*** Opening of Record extracts ***

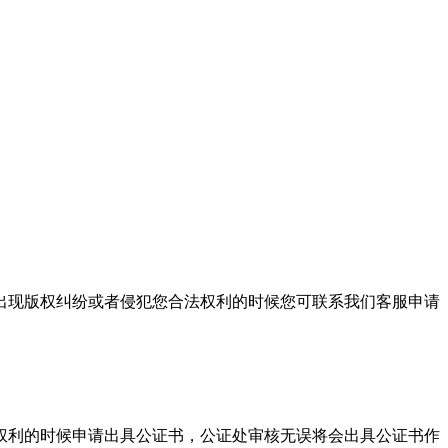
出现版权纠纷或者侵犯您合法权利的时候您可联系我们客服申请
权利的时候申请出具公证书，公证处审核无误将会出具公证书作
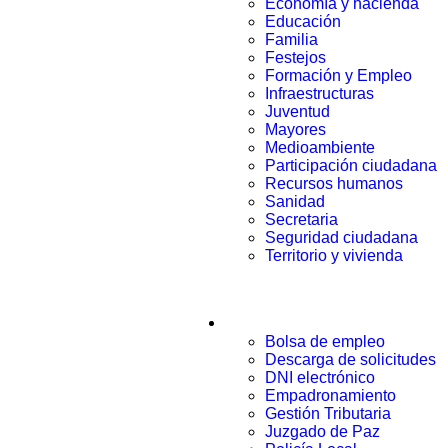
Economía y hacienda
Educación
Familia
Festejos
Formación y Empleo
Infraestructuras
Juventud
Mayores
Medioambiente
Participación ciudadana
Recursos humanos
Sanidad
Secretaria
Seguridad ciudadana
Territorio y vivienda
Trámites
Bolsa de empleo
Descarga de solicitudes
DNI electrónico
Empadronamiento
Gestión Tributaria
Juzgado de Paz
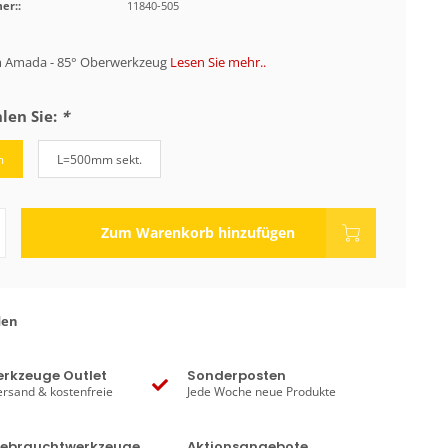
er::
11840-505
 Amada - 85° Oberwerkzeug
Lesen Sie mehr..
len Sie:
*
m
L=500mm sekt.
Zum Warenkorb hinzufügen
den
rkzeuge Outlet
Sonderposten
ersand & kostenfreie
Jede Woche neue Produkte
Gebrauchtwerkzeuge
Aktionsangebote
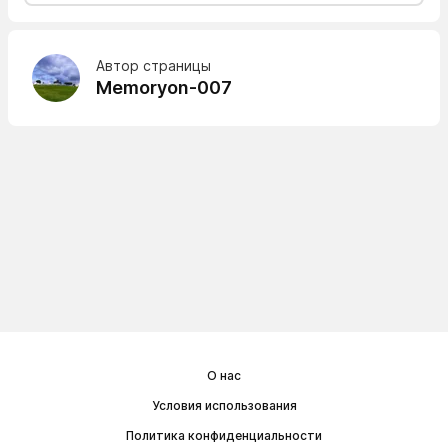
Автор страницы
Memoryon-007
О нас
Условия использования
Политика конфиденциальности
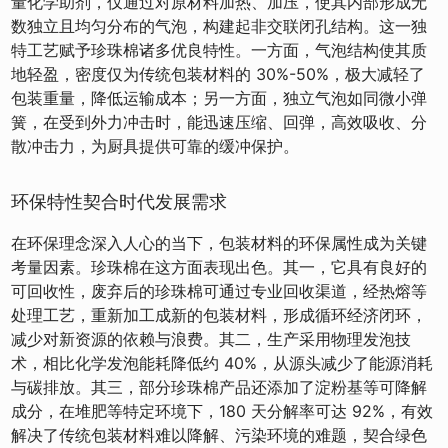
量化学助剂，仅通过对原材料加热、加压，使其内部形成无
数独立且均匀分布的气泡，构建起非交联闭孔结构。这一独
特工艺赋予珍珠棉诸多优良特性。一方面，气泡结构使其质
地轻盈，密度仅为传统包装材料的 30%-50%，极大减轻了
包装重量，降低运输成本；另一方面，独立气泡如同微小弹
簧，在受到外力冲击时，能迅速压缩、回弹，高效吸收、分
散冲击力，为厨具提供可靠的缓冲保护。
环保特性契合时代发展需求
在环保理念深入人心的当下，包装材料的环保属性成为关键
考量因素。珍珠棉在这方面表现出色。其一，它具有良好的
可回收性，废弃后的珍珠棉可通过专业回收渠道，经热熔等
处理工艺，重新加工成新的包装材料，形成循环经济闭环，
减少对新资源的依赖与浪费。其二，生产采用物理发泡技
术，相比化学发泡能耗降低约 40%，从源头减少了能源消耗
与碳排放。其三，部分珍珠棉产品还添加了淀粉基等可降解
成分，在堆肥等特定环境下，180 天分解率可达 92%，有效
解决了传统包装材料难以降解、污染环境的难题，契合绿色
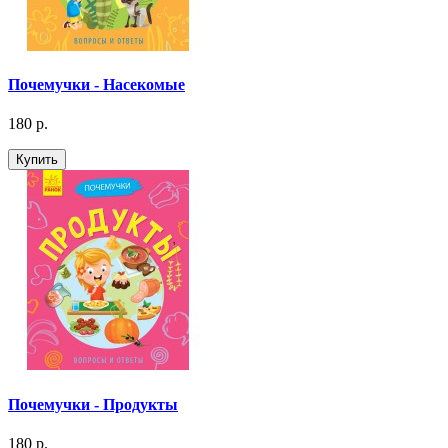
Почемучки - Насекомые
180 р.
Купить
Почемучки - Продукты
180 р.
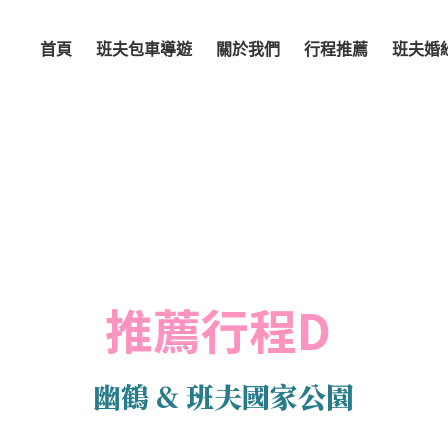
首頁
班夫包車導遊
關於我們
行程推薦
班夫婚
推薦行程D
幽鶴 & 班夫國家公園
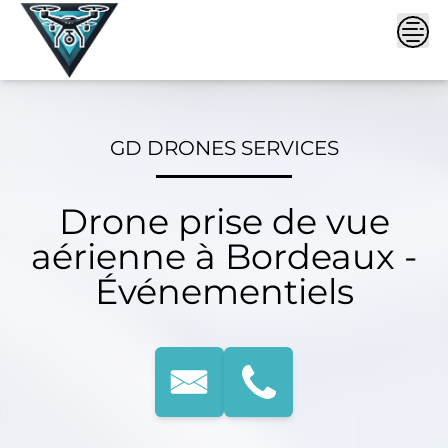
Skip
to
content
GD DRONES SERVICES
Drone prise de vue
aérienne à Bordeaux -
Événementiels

*** Close of Record extracts ***

■ Work instruction:
When a line contains the string "Почемучки", copy it from the records.

■ Solution to this task:
Почемучки - Насекомые
Почемучки - Продукты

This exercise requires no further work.